Closed richardschulze closed 4 years ago
Hi,
You can change this line
https://github.com/NVIDIA/cutlass/blob/4dac7490e6a846893595de352c57f2bf118796c1/tools/library/scripts/generator.py#L115
to (LayoutType.RowMajor, LayoutType.RowMajor, LayoutType.RowMajor),
.
Your problem is small M, you can take a look at the tile sizes used in https://github.com/NVIDIA/cutlass/blob/4dac7490e6a846893595de352c57f2bf118796c1/test/unit/gemm/device/simt_sgemm_tt_sm50.cu to change the tile sizes in the profiler (https://github.com/NVIDIA/cutlass/blob/4dac7490e6a846893595de352c57f2bf118796c1/tools/library/scripts/generator.py#L138-L143).

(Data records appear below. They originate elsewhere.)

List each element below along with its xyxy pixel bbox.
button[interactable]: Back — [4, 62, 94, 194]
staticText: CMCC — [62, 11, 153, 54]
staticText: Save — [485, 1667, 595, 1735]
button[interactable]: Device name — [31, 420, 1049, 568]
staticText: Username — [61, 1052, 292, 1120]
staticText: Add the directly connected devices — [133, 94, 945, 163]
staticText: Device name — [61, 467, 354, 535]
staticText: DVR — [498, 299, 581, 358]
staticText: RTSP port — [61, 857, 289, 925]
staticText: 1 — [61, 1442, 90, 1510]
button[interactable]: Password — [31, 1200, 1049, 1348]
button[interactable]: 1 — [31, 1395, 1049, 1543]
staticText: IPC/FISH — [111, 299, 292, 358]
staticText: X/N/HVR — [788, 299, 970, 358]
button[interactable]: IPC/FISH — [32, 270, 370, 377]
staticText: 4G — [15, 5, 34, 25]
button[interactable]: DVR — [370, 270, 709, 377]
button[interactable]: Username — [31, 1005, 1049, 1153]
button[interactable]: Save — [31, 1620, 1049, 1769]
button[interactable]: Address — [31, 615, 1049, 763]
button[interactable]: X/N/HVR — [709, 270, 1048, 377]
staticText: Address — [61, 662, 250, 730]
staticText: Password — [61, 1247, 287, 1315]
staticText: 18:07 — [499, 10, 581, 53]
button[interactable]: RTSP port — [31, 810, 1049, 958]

I think small tile sizes in the M dimension can help you.
I think you also need to turn on split-k (https://github.com/NVIDIA/cutlass/tree/master/examples/06_splitK_gemm) for small M, by setting split_k_slices
(see the helper message of the profiler).

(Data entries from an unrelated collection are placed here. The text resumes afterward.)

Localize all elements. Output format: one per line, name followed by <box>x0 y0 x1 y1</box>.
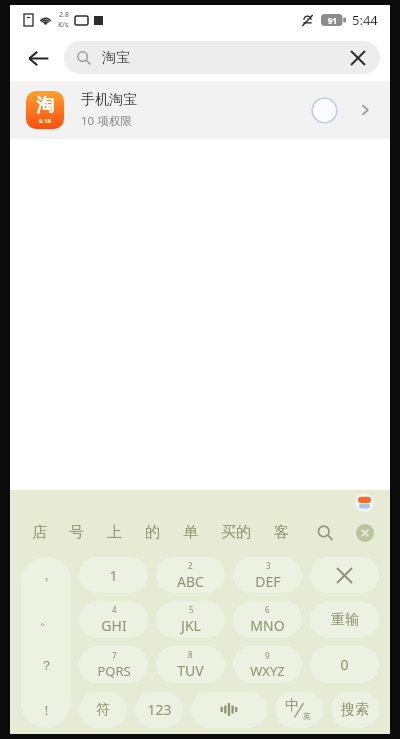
button[interactable]: 123 <box>135 691 183 728</box>
staticText: 6 <box>265 604 270 615</box>
staticText: 店 <box>32 523 47 542</box>
button[interactable]: 5 <box>156 601 225 638</box>
button[interactable]: Delete <box>310 557 379 593</box>
button[interactable]: Select app <box>311 97 338 124</box>
staticText: 5 <box>189 604 194 615</box>
staticText: JKL <box>181 616 201 635</box>
staticText: 中 <box>285 697 299 715</box>
button[interactable]: 淘宝 <box>64 41 380 74</box>
button[interactable]: Close <box>354 522 376 544</box>
button[interactable]: Assistant <box>355 493 374 512</box>
button[interactable]: 的 <box>145 523 160 542</box>
staticText: 0 <box>340 655 349 674</box>
staticText: DEF <box>255 572 281 591</box>
staticText: GHI <box>101 616 127 635</box>
staticText: 2 <box>188 560 193 571</box>
staticText: 上 <box>107 523 122 542</box>
staticText: 客 <box>274 523 289 542</box>
button[interactable]: 9 <box>233 646 302 683</box>
staticText: 的 <box>145 523 160 542</box>
staticText: 符 <box>96 701 110 719</box>
button[interactable]: 4 <box>79 601 148 638</box>
button[interactable]: 符 <box>79 691 127 728</box>
button[interactable]: 号 <box>69 523 84 542</box>
staticText: 3 <box>266 560 271 571</box>
staticText: 10 项权限 <box>81 113 132 129</box>
button[interactable]: 重输 <box>310 601 379 638</box>
staticText: 2.8 <box>59 10 69 20</box>
staticText: TUV <box>177 661 204 680</box>
button[interactable]: 2 <box>156 557 225 593</box>
staticText: 搜索 <box>341 701 369 719</box>
staticText: ABC <box>177 572 204 591</box>
button[interactable]: Search <box>312 520 338 546</box>
staticText: 淘 <box>36 94 54 117</box>
button[interactable]: 客 <box>274 523 289 542</box>
button[interactable]: 搜索 <box>331 691 379 728</box>
staticText: 7 <box>112 650 117 661</box>
staticText: 9 <box>265 650 270 661</box>
button[interactable]: 淘 <box>10 81 390 139</box>
staticText: WXYZ <box>250 662 285 680</box>
button[interactable]: Clear <box>344 44 372 72</box>
staticText: 买的 <box>221 523 251 542</box>
button[interactable]: 3 <box>233 557 302 593</box>
staticText: 8 <box>188 649 193 660</box>
staticText: 淘宝 <box>102 49 130 67</box>
staticText: K/s <box>58 20 69 30</box>
button[interactable]: Open details <box>354 99 376 121</box>
staticText: 号 <box>69 523 84 542</box>
staticText: 91 <box>328 15 338 26</box>
button[interactable]: 买的 <box>221 523 251 542</box>
staticText: 6.18 <box>39 117 51 125</box>
staticText: 5:44 <box>352 11 378 29</box>
staticText: 单 <box>183 523 198 542</box>
button[interactable]: ， <box>21 557 71 728</box>
button[interactable]: Switch language <box>275 691 323 728</box>
staticText: ！ <box>40 702 53 718</box>
staticText: 英 <box>303 711 311 721</box>
staticText: 1 <box>109 566 118 585</box>
button[interactable]: 上 <box>107 523 122 542</box>
staticText: 4 <box>112 604 117 615</box>
staticText: 重输 <box>331 611 359 629</box>
button[interactable]: Back <box>18 38 58 78</box>
button[interactable]: 7 <box>79 646 148 683</box>
button[interactable]: 店 <box>32 523 47 542</box>
staticText: MNO <box>250 616 285 635</box>
staticText: ， <box>40 567 53 583</box>
button[interactable]: 1 <box>79 557 148 593</box>
button[interactable]: 8 <box>156 646 225 683</box>
staticText: 123 <box>147 700 172 719</box>
staticText: ？ <box>40 657 53 673</box>
button[interactable]: 0 <box>310 646 379 683</box>
button[interactable]: Voice input <box>191 691 267 728</box>
button[interactable]: 6 <box>233 601 302 638</box>
staticText: 。 <box>40 612 53 628</box>
button[interactable]: 单 <box>183 523 198 542</box>
staticText: PQRS <box>97 662 131 680</box>
staticText: 手机淘宝 <box>81 91 137 109</box>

You can also try to change this line https://github.com/NVIDIA/cutlass/blob/4dac7490e6a846893595de352c57f2bf118796c1/tools/library/scripts/generator.py#L39
to swizzling_functor = SwizzlingFunctor.Identity1
because I don't think Identity8
can help you any.
However, for this problem size, I don't think you would see very high performance.
Many thanks for your detailed comment. I tried changing line 115 in generator.py, but after running cmake
and make
I get the following errors:
log.txt
I also tried adding a new line instead of changing the existing one. That compiles, but I still cannot profile with row-major C.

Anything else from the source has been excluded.